Par ailleurs, à rebours de certaines prises de position récentes452, le Conseil d’État  estime que le fait que la réglementation actuelle n’implique pas les mêmes autorités  selon le type de recherches effectué (uniquement l’ABM pour la recherche sur les  embryons surnuméraires, l’ANSM – qui doit également solliciter l’avis de l’ABM –   pour  la recherche dans  le cadre de l’AMP) est cohérent compte tenu de leur  différence fondamentale :  la  recherche  sur  l’embryon  surnuméraire  ne  conduit  jamais à sa réimplantation tandis que la recherche dans le cadre de l’AMP, dès lors  qu’elle vise son transfert à des fins de gestation, apparaît légitimement devoir  s’inscrire dans le cadre applicable aux recherches impliquant la personne humaine. 

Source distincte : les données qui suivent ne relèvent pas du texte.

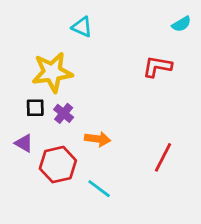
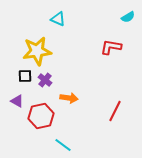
cyan line: (99, 189) -> (63, 145), moved

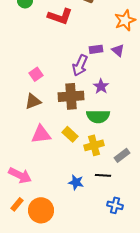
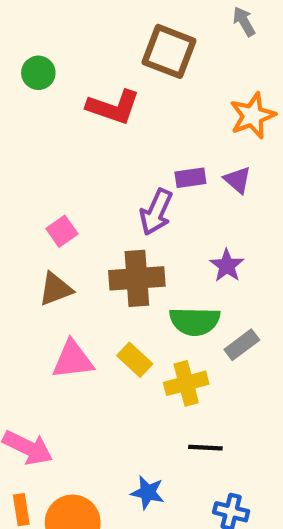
purple star: (101, 86) -> (227, 266), moved
gray rectangle: (122, 155) -> (242, 345), moved
blue star: (76, 182) -> (148, 493), moved
orange rectangle: (17, 204) -> (21, 510), turned -48

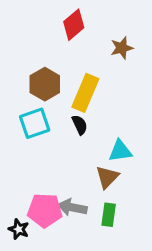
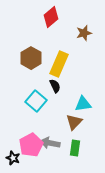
cyan square: (35, 123) -> (36, 101), moved, turned -30
pink pentagon: (45, 210) -> (31, 145), turned -30

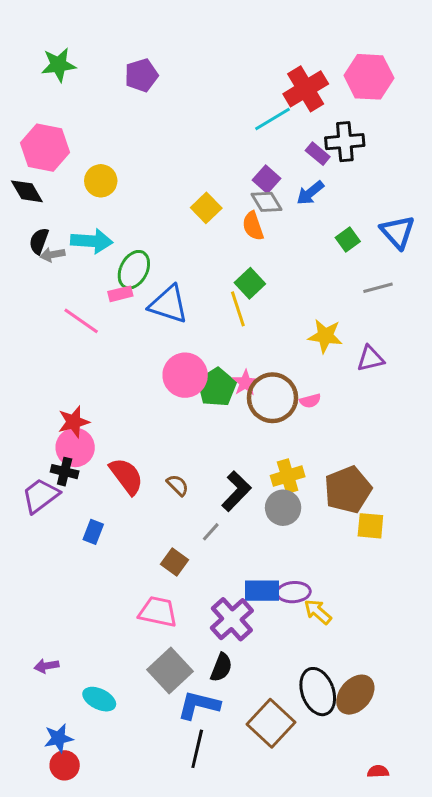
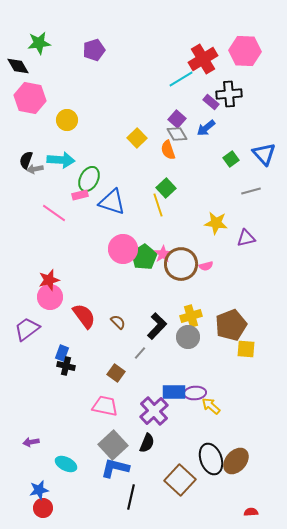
black diamond: (27, 191) -> (18, 66), moved
black cross: (65, 472) -> (66, 366), moved
blue L-shape: (199, 705) -> (115, 468), moved

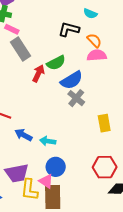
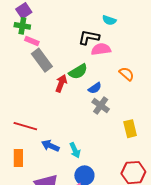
orange semicircle: (94, 40) -> (127, 74), moved
pink semicircle: (97, 55) -> (101, 49), moved
blue semicircle: (72, 80) -> (95, 88), size x0.6
cyan arrow: (48, 141) -> (75, 150), turned -119

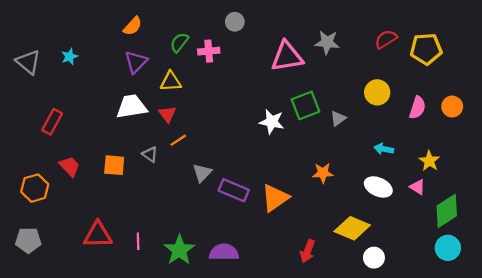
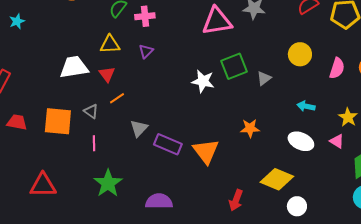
purple triangle: (136, 62) -> (146, 51), moved, size x0.7
orange square: (114, 165) -> (58, 121), size x1.4
red trapezoid: (70, 166) -> (17, 122), turned -35
orange triangle: (275, 198) -> (206, 151), turned -32
pink line: (138, 241) -> (94, 143), moved
green star: (179, 250) -> (108, 183), moved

En revanche, le Conseil d’État estime qu’une réflexion pourrait être amorcée pour  distinguer les recherches conduites sur l’embryon surnuméraire de celles conduites  sur les lignées de cellules souches embryonnaires humaines déjà existantes. En  effet, les recherches sur l’embryon impliquent nécessairement sa destruction. Les  lignées  de  cellules  souches  embryonnaires existantes  résultent  de  dérivations  successives et sont d’ailleurs souvent communes à de nombreux laboratoires dans le  monde afin de faciliter la comparabilité des résultats. Pour ces lignées, d’une part, la  destruction  de  l’embryon a  déjà  eu  lieu  et,  d’autre  part,  les cellules souches  embryonnaires  « ne  disposent  pas  des  propriétés  organisatrices  qui  leur  permettraient de reproduire un nouvel organisme viable »453. Dans ces conditions, la  piste  d’un  régime  distinct,  et  assoupli,  pour  les  lignées  de  cellules  souches  embryonnaires humaines, déjà privilégiée par plusieurs pays européens, gagnerait à  être explorée : il pourrait  minima être envisagé  de ne  plus subordonner les  recherches correspondantes à la condition qu’elles ne puissent être menées sans  recourir à de telles cellules. 

452 Par ex., le comité d’éthique de l’Inserm dans sa note intitulée L’État de la recherche sur  l’embryon humain et propositions de juin 2015. 

453 Rapport de l’Agence française de la biomédecine de janvier 2018.